## Work order
Look through the data below for the line with "Responder a este tópico" and the line with "Borcane din material plastic cu", then output those two and all lines in between, exactly as written.

Dataset entries
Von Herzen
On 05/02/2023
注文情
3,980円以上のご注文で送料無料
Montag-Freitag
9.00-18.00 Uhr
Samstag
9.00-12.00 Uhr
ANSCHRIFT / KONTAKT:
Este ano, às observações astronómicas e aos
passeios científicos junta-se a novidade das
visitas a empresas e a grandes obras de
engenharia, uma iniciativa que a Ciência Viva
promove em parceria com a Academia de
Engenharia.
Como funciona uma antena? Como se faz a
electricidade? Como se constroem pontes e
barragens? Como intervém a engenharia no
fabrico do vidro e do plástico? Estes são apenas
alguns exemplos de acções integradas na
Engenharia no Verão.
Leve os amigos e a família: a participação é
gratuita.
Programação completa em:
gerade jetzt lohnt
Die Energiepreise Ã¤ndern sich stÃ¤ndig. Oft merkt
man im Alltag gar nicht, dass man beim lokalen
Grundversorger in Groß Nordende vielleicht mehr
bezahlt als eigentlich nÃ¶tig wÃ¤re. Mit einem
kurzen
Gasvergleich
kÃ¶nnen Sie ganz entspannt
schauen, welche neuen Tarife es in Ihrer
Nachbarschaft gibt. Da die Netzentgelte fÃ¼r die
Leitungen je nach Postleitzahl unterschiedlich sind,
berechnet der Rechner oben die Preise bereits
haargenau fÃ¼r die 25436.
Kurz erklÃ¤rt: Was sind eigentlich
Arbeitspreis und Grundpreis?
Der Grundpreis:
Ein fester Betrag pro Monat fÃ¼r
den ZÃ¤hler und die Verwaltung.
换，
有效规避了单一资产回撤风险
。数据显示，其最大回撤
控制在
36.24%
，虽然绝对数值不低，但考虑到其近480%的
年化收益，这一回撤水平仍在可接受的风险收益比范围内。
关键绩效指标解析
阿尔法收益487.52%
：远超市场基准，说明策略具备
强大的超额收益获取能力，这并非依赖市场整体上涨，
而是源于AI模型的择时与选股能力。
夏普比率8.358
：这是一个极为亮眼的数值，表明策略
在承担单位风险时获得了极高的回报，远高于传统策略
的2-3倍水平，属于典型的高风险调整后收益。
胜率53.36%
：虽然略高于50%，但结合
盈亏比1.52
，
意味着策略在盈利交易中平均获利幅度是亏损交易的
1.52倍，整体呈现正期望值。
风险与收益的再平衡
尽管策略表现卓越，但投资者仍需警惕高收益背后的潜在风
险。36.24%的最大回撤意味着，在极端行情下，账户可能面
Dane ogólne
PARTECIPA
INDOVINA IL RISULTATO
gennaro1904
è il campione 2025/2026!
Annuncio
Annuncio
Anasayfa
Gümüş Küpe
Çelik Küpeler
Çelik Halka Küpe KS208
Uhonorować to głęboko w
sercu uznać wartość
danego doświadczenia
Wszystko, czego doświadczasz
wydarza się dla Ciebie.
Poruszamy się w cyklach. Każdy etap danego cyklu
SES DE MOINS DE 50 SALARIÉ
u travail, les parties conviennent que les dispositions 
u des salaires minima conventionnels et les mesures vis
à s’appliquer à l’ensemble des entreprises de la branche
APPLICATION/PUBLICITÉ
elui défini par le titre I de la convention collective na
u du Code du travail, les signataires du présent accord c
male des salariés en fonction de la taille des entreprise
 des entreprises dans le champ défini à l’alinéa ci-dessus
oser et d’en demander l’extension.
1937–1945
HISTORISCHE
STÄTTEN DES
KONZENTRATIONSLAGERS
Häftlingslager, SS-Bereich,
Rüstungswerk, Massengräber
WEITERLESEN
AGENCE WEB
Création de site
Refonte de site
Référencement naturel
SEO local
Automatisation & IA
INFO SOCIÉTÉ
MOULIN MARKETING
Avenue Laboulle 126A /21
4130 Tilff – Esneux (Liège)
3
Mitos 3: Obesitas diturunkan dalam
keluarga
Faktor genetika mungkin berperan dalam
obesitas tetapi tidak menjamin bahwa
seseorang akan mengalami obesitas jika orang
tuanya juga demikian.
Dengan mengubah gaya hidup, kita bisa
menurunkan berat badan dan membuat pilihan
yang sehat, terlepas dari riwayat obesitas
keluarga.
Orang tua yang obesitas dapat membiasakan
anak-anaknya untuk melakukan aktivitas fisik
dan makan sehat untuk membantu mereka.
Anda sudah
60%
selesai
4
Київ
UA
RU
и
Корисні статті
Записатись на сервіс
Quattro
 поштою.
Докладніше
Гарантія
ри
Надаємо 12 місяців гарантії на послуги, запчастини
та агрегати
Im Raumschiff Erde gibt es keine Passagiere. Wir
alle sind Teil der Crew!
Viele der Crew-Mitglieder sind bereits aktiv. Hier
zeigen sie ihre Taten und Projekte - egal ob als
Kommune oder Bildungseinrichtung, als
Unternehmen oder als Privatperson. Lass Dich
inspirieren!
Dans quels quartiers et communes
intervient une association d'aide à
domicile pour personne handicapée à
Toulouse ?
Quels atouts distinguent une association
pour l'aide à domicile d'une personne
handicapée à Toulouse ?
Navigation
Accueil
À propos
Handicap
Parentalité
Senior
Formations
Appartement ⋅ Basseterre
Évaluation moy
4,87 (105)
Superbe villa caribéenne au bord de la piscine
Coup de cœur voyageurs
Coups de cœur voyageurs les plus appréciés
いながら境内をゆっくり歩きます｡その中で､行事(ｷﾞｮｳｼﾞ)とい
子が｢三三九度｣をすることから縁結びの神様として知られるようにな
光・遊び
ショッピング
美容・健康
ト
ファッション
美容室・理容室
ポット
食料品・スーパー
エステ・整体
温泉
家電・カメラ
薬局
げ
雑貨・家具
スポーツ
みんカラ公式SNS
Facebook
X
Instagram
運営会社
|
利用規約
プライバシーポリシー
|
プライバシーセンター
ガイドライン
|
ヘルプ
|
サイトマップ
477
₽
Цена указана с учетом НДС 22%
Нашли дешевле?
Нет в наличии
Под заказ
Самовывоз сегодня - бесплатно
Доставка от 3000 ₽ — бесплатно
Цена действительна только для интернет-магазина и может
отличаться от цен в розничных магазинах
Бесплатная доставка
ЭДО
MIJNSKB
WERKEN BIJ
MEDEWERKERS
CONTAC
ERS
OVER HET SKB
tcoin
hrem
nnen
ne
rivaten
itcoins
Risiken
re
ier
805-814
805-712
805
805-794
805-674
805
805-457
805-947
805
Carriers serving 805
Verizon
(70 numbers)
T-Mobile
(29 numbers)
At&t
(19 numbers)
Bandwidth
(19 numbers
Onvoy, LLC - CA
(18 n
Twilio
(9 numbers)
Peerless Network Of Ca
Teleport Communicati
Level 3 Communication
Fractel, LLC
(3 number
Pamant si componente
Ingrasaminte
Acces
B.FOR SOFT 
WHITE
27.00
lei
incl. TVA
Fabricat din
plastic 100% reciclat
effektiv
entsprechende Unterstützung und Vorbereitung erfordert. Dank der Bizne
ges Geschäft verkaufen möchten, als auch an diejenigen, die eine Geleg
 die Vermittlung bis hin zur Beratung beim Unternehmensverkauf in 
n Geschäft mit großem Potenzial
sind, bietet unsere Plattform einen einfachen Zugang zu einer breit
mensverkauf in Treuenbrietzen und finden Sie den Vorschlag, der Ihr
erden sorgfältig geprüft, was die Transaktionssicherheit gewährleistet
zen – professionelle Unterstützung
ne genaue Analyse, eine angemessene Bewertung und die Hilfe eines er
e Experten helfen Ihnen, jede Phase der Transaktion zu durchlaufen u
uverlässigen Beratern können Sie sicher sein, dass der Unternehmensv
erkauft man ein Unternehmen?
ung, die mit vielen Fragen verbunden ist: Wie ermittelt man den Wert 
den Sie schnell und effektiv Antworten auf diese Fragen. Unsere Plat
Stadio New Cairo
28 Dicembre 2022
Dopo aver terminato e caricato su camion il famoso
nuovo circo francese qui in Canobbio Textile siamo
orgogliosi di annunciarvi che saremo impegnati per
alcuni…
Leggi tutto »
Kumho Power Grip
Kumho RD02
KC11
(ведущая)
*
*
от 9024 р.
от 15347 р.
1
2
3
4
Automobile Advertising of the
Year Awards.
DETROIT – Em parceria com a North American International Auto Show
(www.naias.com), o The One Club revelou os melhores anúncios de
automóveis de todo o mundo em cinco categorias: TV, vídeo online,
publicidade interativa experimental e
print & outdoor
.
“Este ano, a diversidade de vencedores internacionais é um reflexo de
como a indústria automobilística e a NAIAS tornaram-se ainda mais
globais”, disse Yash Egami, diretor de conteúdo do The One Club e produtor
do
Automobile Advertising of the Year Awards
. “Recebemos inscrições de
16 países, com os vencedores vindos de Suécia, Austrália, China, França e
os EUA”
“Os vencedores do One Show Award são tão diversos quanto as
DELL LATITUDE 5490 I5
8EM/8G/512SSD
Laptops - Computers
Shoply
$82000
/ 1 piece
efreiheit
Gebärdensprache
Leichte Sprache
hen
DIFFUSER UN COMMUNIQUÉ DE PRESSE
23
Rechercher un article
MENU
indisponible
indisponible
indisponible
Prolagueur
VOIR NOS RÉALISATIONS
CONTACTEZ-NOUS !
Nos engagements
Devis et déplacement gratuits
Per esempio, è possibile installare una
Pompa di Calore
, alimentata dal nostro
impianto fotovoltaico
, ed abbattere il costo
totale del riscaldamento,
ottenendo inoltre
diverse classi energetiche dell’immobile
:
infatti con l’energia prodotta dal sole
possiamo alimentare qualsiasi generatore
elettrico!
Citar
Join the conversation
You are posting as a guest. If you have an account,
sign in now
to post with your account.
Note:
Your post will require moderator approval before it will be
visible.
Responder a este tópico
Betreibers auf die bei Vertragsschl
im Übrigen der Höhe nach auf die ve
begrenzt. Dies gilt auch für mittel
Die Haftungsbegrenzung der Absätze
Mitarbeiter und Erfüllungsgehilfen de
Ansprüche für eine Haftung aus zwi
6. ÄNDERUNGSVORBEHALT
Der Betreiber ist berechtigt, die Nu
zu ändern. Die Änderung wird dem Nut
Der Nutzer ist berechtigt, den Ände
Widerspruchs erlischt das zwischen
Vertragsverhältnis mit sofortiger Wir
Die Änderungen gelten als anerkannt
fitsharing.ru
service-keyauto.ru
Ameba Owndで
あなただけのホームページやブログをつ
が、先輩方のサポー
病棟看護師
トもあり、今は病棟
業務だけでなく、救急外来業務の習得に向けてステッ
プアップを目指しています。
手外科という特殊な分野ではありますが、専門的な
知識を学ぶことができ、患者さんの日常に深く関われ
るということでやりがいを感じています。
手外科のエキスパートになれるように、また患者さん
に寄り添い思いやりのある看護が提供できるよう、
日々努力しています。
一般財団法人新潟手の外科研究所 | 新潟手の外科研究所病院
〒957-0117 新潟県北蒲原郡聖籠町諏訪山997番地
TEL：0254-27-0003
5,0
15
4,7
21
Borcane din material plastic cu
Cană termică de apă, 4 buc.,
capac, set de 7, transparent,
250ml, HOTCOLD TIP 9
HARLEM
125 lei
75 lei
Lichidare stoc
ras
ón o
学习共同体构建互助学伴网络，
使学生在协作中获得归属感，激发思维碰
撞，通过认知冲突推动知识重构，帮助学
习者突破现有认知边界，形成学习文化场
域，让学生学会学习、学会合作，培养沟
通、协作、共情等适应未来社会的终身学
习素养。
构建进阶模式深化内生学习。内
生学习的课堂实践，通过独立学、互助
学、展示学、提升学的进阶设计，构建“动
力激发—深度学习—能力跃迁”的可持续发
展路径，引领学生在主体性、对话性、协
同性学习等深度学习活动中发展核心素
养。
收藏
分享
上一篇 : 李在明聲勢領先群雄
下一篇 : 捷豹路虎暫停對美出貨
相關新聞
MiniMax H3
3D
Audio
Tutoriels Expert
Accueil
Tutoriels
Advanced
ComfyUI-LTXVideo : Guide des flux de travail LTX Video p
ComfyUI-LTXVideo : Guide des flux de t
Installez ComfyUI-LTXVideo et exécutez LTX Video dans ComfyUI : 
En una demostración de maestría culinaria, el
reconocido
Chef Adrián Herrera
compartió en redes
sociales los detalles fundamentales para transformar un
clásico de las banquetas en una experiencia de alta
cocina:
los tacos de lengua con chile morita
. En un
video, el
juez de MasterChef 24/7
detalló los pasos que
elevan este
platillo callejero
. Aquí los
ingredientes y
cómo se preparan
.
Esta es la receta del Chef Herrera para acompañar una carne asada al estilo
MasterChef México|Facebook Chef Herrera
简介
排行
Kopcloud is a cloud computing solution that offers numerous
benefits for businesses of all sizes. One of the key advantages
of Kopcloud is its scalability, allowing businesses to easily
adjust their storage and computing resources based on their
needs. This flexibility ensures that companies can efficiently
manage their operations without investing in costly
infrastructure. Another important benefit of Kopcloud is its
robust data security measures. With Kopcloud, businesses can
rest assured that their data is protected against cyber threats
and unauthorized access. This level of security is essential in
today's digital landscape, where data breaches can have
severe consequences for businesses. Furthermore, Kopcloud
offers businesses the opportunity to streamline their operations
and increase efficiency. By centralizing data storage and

## Output
Responder a este tópico
Betreibers auf die bei Vertragsschl
im Übrigen der Höhe nach auf die ve
begrenzt. Dies gilt auch für mittel
Die Haftungsbegrenzung der Absätze
Mitarbeiter und Erfüllungsgehilfen de
Ansprüche für eine Haftung aus zwi
6. ÄNDERUNGSVORBEHALT
Der Betreiber ist berechtigt, die Nu
zu ändern. Die Änderung wird dem Nut
Der Nutzer ist berechtigt, den Ände
Widerspruchs erlischt das zwischen
Vertragsverhältnis mit sofortiger Wir
Die Änderungen gelten als anerkannt
fitsharing.ru
service-keyauto.ru
Ameba Owndで
あなただけのホームページやブログをつ
が、先輩方のサポー
病棟看護師
トもあり、今は病棟
業務だけでなく、救急外来業務の習得に向けてステッ
プアップを目指しています。
手外科という特殊な分野ではありますが、専門的な
知識を学ぶことができ、患者さんの日常に深く関われ
るということでやりがいを感じています。
手外科のエキスパートになれるように、また患者さん
に寄り添い思いやりのある看護が提供できるよう、
日々努力しています。
一般財団法人新潟手の外科研究所 | 新潟手の外科研究所病院
〒957-0117 新潟県北蒲原郡聖籠町諏訪山997番地
TEL：0254-27-0003
5,0
15
4,7
21
Borcane din material plastic cu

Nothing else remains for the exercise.